When you reach the line containing "Oui, j'ai 18 ans ou plus" in the entries below, repeat it and each line after it exactly until the entries end.

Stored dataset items
..............................

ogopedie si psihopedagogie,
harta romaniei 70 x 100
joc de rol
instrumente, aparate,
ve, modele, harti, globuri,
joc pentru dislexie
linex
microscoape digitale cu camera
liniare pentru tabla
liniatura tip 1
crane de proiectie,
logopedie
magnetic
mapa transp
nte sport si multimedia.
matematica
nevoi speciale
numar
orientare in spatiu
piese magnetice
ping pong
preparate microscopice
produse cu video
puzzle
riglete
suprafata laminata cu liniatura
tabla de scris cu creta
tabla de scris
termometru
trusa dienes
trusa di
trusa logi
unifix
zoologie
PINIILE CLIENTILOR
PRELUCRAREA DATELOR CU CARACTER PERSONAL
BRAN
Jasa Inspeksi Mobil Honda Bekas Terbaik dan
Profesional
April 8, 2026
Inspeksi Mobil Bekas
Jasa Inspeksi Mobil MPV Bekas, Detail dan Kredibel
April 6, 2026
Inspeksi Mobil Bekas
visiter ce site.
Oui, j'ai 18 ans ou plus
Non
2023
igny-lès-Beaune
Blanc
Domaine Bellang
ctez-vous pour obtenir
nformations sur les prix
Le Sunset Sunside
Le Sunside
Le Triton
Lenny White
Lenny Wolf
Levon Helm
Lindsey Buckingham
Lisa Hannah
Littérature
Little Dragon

..............................

Answer section –
Oui, j'ai 18 ans ou plus
Non
2023
igny-lès-Beaune
Blanc
Domaine Bellang
ctez-vous pour obtenir
nformations sur les prix
Le Sunset Sunside
Le Sunside
Le Triton
Lenny White
Lenny Wolf
Levon Helm
Lindsey Buckingham
Lisa Hannah
Littérature
Little Dragon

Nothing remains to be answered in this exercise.